Par jugement en date du 15 juin 2020, la première vice-présidente, statuant selon la procédure accélérée au fond, a notamment condamné monsieur [N] [Z] à payer au Syndicat des copropriétaires la somme de 3.377,97 euros au titre des charges impayées selon décompte arrêté au mois de janvier 2020.
Le syndicat des copropriétaires de l’immeuble a de nouveau constaté l’absence de règlement des charges de copropriété par monsieur [Z] aux échéances convenues, ce malgré la mise en demeure adressée.
Par acte en date du 09 septembre 2025, le SYNDICAT DES COPROPRIETAIRES DE LA RESIDENCE [Adresse 4], agissant poursuites et diligences de son syndic, la SAS SQUARE HABITAT CREDIT AGRICOLE CENTRE FRANCE, a assigné monsieur [N] [Z] selon la procédure accélérée au fond aux fins de voir :
constater que Monsieur [N] [Z] n’a pas satisfait à la mise en demeure adressée par le Syndicat des Copropriétaires, représenté par son syndic, en date du 28 octobre 2024 dans le délai de trente jours fixé par la loi,en conséquence,condamner Monsieur [N] [Z] au règlement de la somme de :- 24 111,95 € correspondant au décompte des sommes dues à la date du 1er juillet 2025,
dire et juger qu’en application des dispositions de l’article 10-1 de la loi du 10 juillet 1965, les frais nécessaires exposes par le Syndicat, notamment les frais de mise en demeure, de relance et de prise d’hypothèque à compter de la mise en demeure pour le recouvrement d’une créance justifiée à l’encontre d’un copropriétaire ainsi que les droits et émoluments des actes d’huissier de justice et de droit de recouvrement ou d’encaissement resteront à la charge exclusive du copropriétaire défaillant dont la somme de 350.00 € au titre de la constitution du dossier (art 9.1 contrat de syndic),condamner Monsieur [N] [Z] au règlement de la somme de 1 500 € à titre de dommages-intérêts et 1 200 € sur le fondement des dispositions de l’article 700 du Code de procédure civile ainsi qu’aux entiers dépens outre intérêts à compter de la mise en demeure.L’affaire a été appelée à l’audience du 14 octobre 2025 à laquelle les débats se sont tenus.

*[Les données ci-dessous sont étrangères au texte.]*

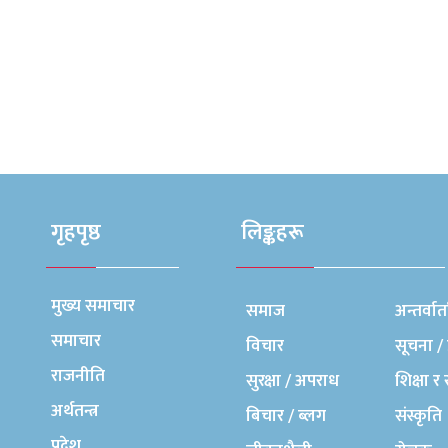
गृहपृष्ठ
लिङ्कहरू
मुख्य समाचार
समाज
अन्तर्वार्त
समाचार
विचार
सूचना / 
राजनीति
सुरक्षा / अपराध
शिक्षा र 
अर्थतन्त्र
बिचार / ब्लग
संस्कृति
प्रदेश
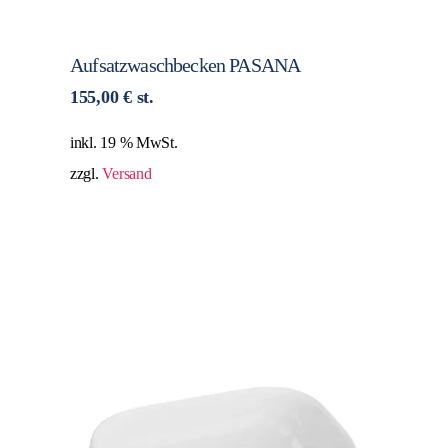
Aufsatzwaschbecken PASANA
155,00
€
st.
inkl. 19 % MwSt.
zzgl.
Versand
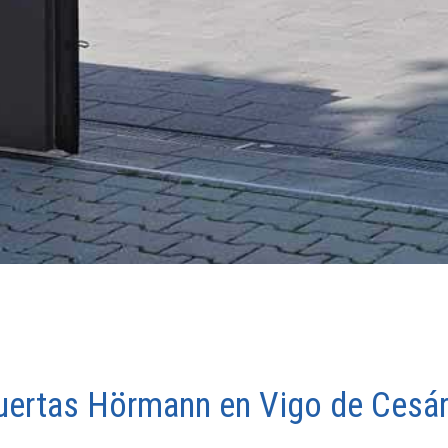
puertas Hörmann en Vigo de Cesár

Monsieur [N] [Z] a comparu personnellement à l’audience sans constituer avocat. Il a formulé des observations orales sollicitant des délais de paiement et indiquant avoir mis en vente le bien sur lequel pèsent les charges impayées, sans pour autant déposer de conclusions écrites ni produire de pièces.
Le demandeur a repris le contenu de son assignation et a indiqué s’opposer à la demande de délais formée par monsieur [Z].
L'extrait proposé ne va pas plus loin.